Comenzamos, pues, el tiempo cuaresmal con la imposición de la ceniza. La Iglesia ha conservado este gesto,
propio de los antiguos ritos con los que los pecadores públicos, en proceso de conversión, se sometían a la
penitencia canónica, como signo de la actitud de su corazón penitente; gesto que cada bautizado está
llamado a asumir como una llamada especial de acercamiento al Señor.

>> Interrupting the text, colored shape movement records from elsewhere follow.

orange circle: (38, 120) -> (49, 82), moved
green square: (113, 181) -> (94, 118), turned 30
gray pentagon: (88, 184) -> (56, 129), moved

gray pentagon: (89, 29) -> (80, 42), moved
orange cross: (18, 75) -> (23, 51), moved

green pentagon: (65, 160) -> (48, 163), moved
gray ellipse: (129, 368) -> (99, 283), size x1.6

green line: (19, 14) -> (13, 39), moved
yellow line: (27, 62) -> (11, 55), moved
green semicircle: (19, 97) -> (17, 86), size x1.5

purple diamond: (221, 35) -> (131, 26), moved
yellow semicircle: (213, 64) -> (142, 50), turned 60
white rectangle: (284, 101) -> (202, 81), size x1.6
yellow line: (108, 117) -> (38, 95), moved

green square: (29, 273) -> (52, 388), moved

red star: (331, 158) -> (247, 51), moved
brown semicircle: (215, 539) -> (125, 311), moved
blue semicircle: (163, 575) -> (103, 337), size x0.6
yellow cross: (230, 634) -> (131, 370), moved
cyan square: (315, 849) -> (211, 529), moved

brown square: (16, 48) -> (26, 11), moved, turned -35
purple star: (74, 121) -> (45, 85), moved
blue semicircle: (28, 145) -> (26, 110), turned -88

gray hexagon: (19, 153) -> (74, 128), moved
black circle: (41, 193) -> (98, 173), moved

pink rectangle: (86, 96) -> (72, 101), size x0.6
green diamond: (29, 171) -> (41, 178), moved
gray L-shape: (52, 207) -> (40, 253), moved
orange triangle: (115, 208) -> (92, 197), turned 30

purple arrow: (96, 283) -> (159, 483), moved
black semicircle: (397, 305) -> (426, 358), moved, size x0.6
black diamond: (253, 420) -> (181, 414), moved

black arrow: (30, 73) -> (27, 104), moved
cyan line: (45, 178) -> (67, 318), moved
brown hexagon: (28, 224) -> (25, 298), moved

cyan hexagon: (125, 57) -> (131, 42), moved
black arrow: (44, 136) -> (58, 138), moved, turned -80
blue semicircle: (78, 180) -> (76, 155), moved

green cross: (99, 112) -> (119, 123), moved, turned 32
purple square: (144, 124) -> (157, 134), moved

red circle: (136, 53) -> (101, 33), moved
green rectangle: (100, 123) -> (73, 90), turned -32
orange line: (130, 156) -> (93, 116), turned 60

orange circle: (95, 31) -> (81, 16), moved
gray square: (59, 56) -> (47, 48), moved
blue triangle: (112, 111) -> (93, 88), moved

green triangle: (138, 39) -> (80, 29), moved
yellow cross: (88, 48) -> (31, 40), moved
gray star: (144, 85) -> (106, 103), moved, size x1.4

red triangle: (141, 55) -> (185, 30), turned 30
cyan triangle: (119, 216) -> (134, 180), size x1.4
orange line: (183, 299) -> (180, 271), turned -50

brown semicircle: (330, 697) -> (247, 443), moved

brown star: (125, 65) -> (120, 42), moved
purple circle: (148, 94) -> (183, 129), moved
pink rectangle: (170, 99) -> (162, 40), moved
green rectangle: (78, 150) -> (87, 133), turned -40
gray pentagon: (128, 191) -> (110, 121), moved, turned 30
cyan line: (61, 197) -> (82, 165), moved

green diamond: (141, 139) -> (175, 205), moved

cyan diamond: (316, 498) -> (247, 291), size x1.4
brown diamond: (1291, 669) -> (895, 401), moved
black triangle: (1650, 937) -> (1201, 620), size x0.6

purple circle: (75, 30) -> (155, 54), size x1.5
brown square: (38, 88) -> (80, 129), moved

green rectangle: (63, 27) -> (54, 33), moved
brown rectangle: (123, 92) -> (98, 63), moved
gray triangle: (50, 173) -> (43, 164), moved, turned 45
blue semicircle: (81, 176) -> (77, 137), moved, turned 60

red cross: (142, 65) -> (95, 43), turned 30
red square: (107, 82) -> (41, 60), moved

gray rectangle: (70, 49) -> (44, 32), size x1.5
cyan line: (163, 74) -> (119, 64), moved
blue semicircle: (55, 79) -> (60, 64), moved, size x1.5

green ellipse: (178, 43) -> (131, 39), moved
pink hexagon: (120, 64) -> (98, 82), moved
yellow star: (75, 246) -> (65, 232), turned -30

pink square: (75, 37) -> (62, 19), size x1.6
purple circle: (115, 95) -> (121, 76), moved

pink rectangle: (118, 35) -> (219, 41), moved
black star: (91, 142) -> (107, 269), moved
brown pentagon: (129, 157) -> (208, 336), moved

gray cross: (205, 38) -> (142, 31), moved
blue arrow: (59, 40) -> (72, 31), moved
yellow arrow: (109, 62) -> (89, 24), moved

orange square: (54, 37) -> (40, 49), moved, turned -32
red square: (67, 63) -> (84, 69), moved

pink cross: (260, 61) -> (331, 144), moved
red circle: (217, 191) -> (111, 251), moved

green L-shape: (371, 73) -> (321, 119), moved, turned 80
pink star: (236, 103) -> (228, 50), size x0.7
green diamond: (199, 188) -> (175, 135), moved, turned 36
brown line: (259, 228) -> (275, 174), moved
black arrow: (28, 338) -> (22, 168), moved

La ceniza nos hace presente nuestra condición de criaturas, al mismo tiempo que nos invita a la penitencia
y la conversión, ya que expresa "la debilidad radical del ser humano, su pecado y su miseria". Tenemos
ahora una gran oportunidad para cambiar nuestros corazones y apostar por la solidaridad. La ceniza de este
día se verá limpiada con el agua bautismal en la Vigilia Pascual. No echemos, por tanto, la gracia en “saco
roto”, como nos exhorta San Pablo (cf. 2 Co 6, 1s). Iniciemos, con ánimo firme, este camino de renovación y
vida nueva que nos propone la Iglesia.
Recordemos que la Cuaresma en sí es una llamada a prepararnos para actualizar y renovar nuestro
bautismo, un momento favorable para experimentar la gracia que nos salva. Y para ello nada mejor que
dejarnos guiar por la Palabra de Dios que, a lo largo de todos estos Domingos, recorre un itinerario análogo
al catecumenado en las etapas de la iniciación cristiana, ofreciéndonos una escuela insustituible de fe, de
vida cristiana y una preparación única para emprender el camino de la Pascua, la fiesta más gozosa y
solemne de todo el Año litúrgico, que sella en nosotros la certeza de que el Señor no nos deja en nuestras
cenizas, sino que por pura gracia nos invita a una vida nueva, revestida de inmortalidad y eternidad.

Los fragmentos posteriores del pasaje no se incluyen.